Would it make sense to add a bdrv_write_same or is the use case for
WRITE SAME with non-zero payload too rare?
And secondly would it make sense to add an optimal request size field
to the BlockLimits?
>
> Strictly speaking, this is still incorrect because a zero cluster should
> only be written if the MAY_UNMAP flag is set.

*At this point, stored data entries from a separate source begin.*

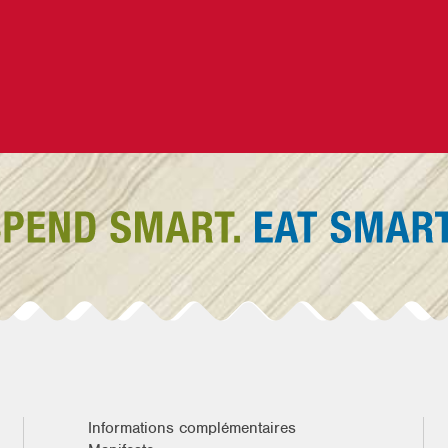
Informations complémentaires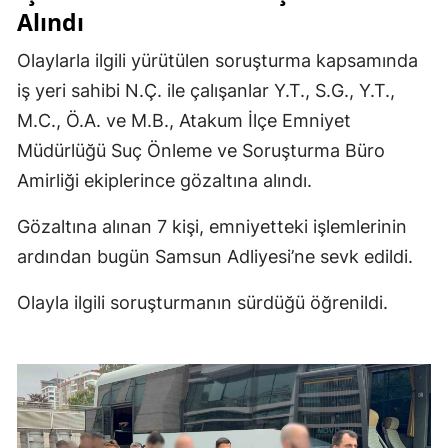
Alındı
Olaylarla ilgili yürütülen soruşturma kapsamında
iş yeri sahibi N.Ç. ile çalışanlar Y.T., S.G., Y.T.,
M.C., Ö.A. ve M.B., Atakum İlçe Emniyet
Müdürlüğü Suç Önleme ve Soruşturma Büro
Amirliği ekiplerince gözaltına alındı.
Gözaltına alınan 7 kişi, emniyetteki işlemlerinin
ardından bugün Samsun Adliyesi’ne sevk edildi.
Olayla ilgili soruşturmanın sürdüğü öğrenildi.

But this is a bug in the
> block layer, not here.
Can you explain what exactly you mean?
>
> Signed-off-by: Paolo Bonzini <address@hidden>
> ---
> hw/scsi/scsi-disk.c | 140 +++++++++++++++++++++++++++++++++++++++++++---------
> 1 file changed, 116 insertions(+), 24 deletions(-)
>
> diff --git a/hw/scsi/scsi-disk.c b/hw/scsi/scsi-disk.c
> index 7e29760..cd5116c 100644
> --- a/hw/scsi/scsi-disk.c
> +++ b/hw/scsi/scsi-disk.c
> @@ -41,6 +41,7 @@ do { printf("scsi-disk: " fmt , ## __VA_ARGS__); } while (0)
> #include <scsi/sg.h>
> #endif
>
> +#define SCSI_WRITE_SAME_MAX 524288
I would call this SCSI_MAX_WRITE_SAME_LEN (like max_ws_len)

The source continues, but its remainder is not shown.